Based on Rtings.com’s mouse testing methodology, even small deviations from linear cursor behavior (as little as 5%) are detectable by experienced users during precise tasks like image editing or competitive aiming.
#Bottom Line
Turn Enhance Pointer Precision off for gaming, on for everyday low-DPI desktop use. The toggle takes 30 seconds. If you’re unsure, disable it for a week and test your aim in a few matches. You can always switch back.
#Frequently Asked Questions
#Does Enhance Pointer Precision affect all games?
Most games are affected. Games with dedicated raw input options (CS2, Valorant) can bypass Windows acceleration entirely by enabling raw input in their mouse settings.
#Should I change my DPI at the same time I disable Enhance Pointer Precision?
Disable the feature first and play a few sessions at your current DPI. Your cursor will feel slower because the acceleration multiplier is gone. If it still feels too slow after a day, raise your in-game sensitivity by 10–15% or bump DPI one step. Don’t change both at once.
#Can I use Enhance Pointer Precision with a high-DPI gaming mouse?
It’s counterproductive. Gaming mice with 800+ DPI already provide fast cursor movement, so adding Windows acceleration on top creates overresponsive behavior at high speeds. Disable it.

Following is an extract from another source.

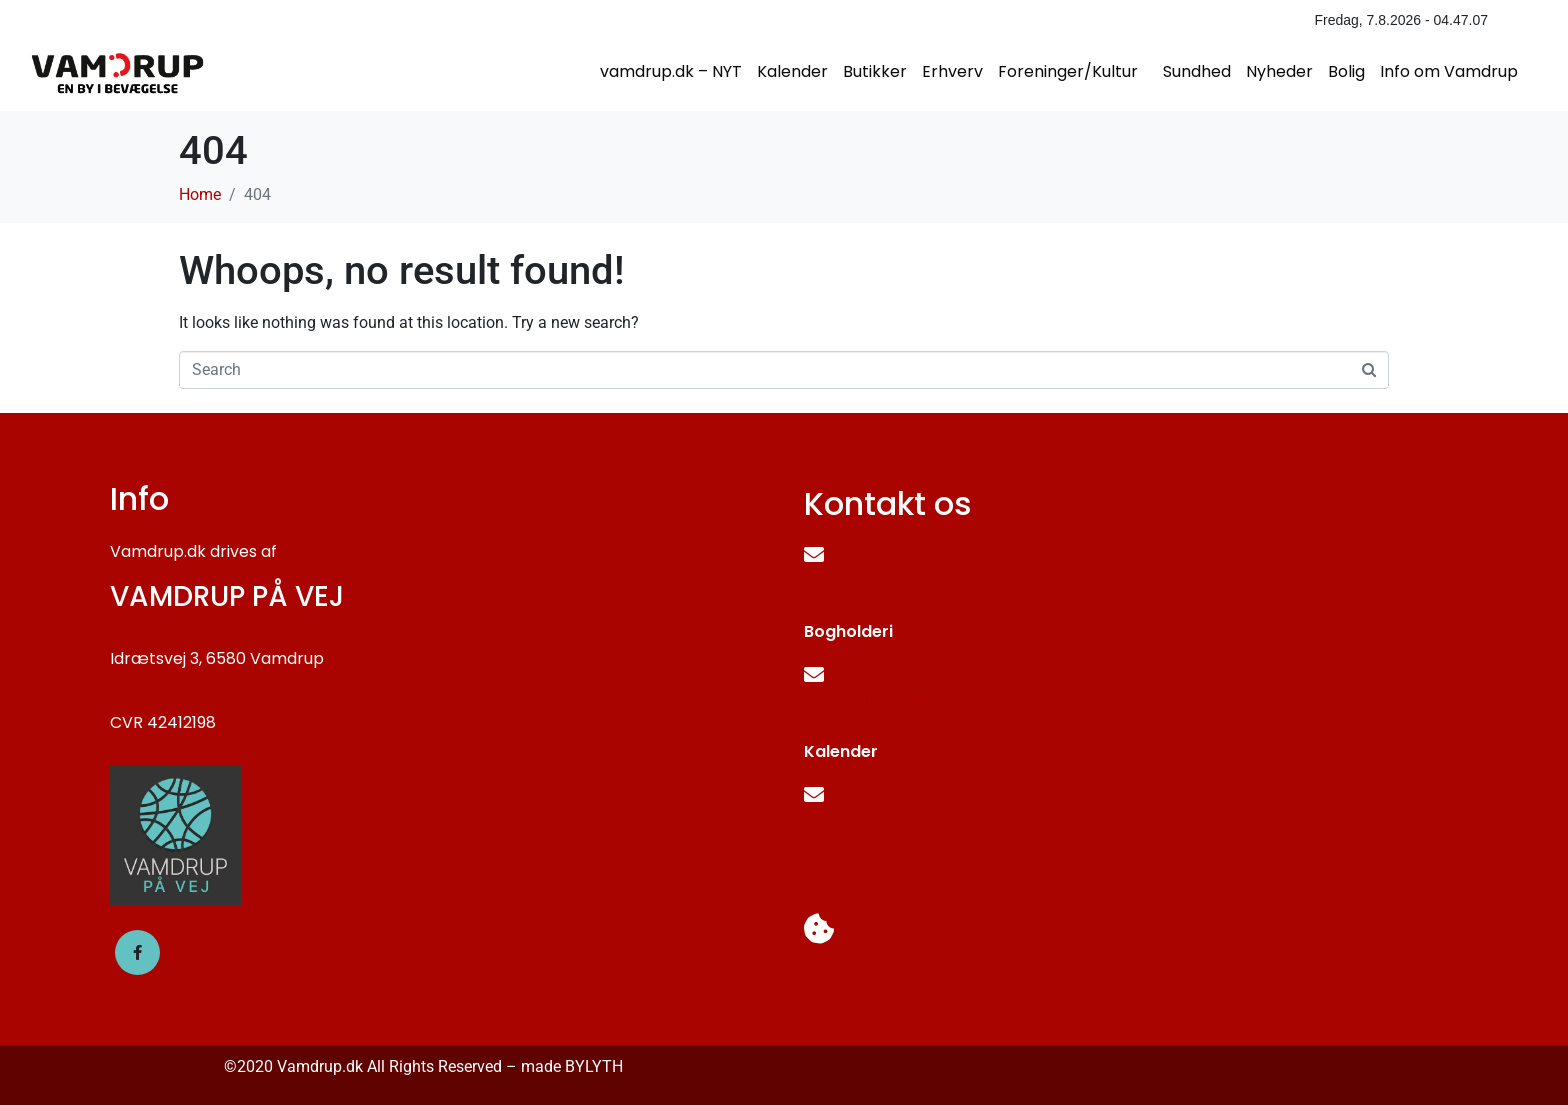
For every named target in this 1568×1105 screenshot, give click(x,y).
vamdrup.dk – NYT (671, 71)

#Does disabling it fix a mouse that moves on its own?
Unlikely. Self-moving cursors are usually caused by hardware faults, software interference from a second pointer device, or accessibility settings like Mouse Keys being enabled. Disabling Enhance Pointer Precision won’t address those causes. The mouse cursor moving on its own guide covers systematic fixes for each cause.
#Is the setting different on Windows 10 vs Windows 11?
The algorithm is identical. Only the navigation path differs: Windows 10 uses Settings > Devices > Mouse, while Windows 11 uses Settings > Bluetooth & devices > Mouse. Both open the same legacy Mouse Properties dialog.
#Does Enhance Pointer Precision work the same on all mice?
No. Older HID mouse drivers show stronger acceleration than modern gaming drivers. USB polling rate matters too: a 125Hz mouse gives Windows 125 position samples per second while a 1000Hz mouse gives 1000, which means a much smoother acceleration curve with the feature on. Your driver version and polling rate together determine the actual behavior on your hardware.
#Will disabling it affect my touchpad?
No. Touchpad behavior is managed by the touchpad driver (Synaptics, Elan, Apple Precision Touchpad), not the Windows Mouse Properties setting. Disabling Enhance Pointer Precision has no effect on touchpads in most cases.